Blackford beat Yorktown this year, the first ever win against the Tigers (not including a previous forfeit victory). They also picked up their 100th win in school history this year, in the program’s 13th season.
While the Blackford girls soccer team has come a long way since its inception, sometimes milestones need to be celebrated. There wasn’t any silence on the bus ride back from the 100th win, Underwood said. Even though the players had only recently learned they were nearing the mark, they were eager to celebrate the accomplishment. And it wasn’t the only time they stopped to acknowledge success.
“The Yorktown game was more of a feat for us,” Underwood said. “Because we knew ahead of time, and that momentum was going. It was our first game of the season too. So they were about the same kind of excitement level.”
The Bruins’ attention is now turned to a goal of turning in the team’s second sectional title in school history (the first came in 2009). Blackford will play Oak Hill on Oct. 7 in the opening round of the Blackford Sectional.
Some of Gross’ more long-term goals involve seeing more players play the sport at the college level, while also strengthening and expanding an already-existing youth program. For now, she’s enjoying seeing her players’ pride in the accomplishments the program is achieving this year.
Gross gets a chance to coach players with a variety of backgrounds in the sport. Some, like leading scorer Allie Jennerjahn (14 goals,) have been playing since they were young.
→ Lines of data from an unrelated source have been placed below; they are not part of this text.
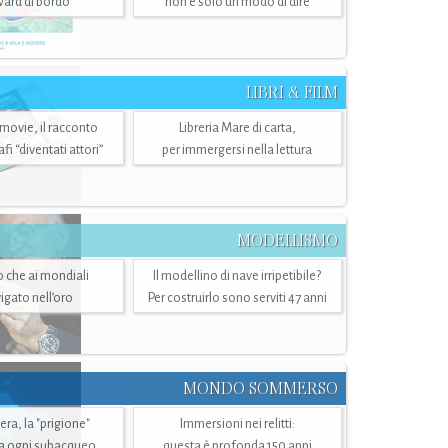
ward di bordo
non è solo un modo di dire
LIBRI & FILM
 movie, il racconto
Libreria Mare di carta,
i “diventati attori”
per immergersi nella lettura
MODELLISMO
lo che ai mondiali
Il modellino di nave irripetibile?
igato nell’oro
Per costruirlo sono serviti 47 anni
MONDO SOMMERSO
ra, la "prigione"
Immersioni nei relitti:
a ogni subacqueo
questa è profonda 150 anni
Others, like junior Marah Green, had barely any experience with the sport until joining the team as a freshman. She remembers telling her coach that she had speed, but little in the way of refined soccer skills.
Still, Green has become a part of the Bruins’ starting lineup as well. A defensive player, she has one assist this year. She’s grown to really enjoy the sport, she said.
“Coach’s leadership, I think, made a big difference compared to another coach who would have probably just put me aside and worked on the girls who already knew how to dribble, knew how to pass, or knew not to kick with their toe,” Green said. “Instead of just pushing me aside, she helped me and made sure I kept up with the rest of the team.”
While Gross wasn’t the first coach in school history (two others coached the Bruins in the first five years,) she inherited a program still in its early stages. She doesn’t want to sound cocky, but said she saw potential then for what the program has accomplished today.
“Yeah, but I’m an optimist,” Gross said. “I want big things for these girls.”